* **Action item**: Each line that contains the word "Roosevelt" is to be copied from the records below.

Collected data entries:

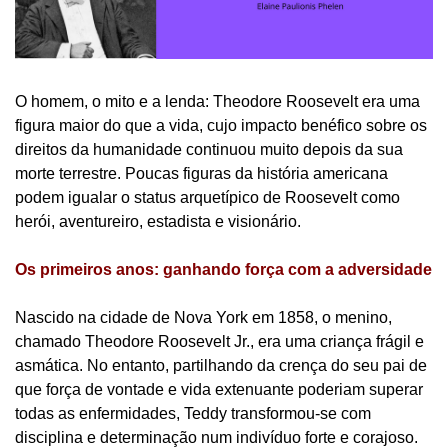
O homem, o mito e a lenda: Theodore Roosevelt era uma
figura maior do que a vida, cujo impacto benéfico sobre os
direitos da humanidade continuou muito depois da sua
morte terrestre. Poucas figuras da história americana
podem igualar o status arquetípico de Roosevelt como
herói, aventureiro, estadista e visionário.
Os primeiros anos: ganhando força com a adversidade
Nascido na cidade de Nova York em 1858, o menino,
chamado Theodore Roosevelt Jr., era uma criança frágil e
asmática. No entanto, partilhando da crença do seu pai de
que força de vontade e vida extenuante poderiam superar
todas as enfermidades, Teddy transformou-se com
disciplina e determinação num indivíduo forte e corajoso.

* **Expected output**:
O homem, o mito e a lenda: Theodore Roosevelt era uma
podem igualar o status arquetípico de Roosevelt como
chamado Theodore Roosevelt Jr., era uma criança frágil e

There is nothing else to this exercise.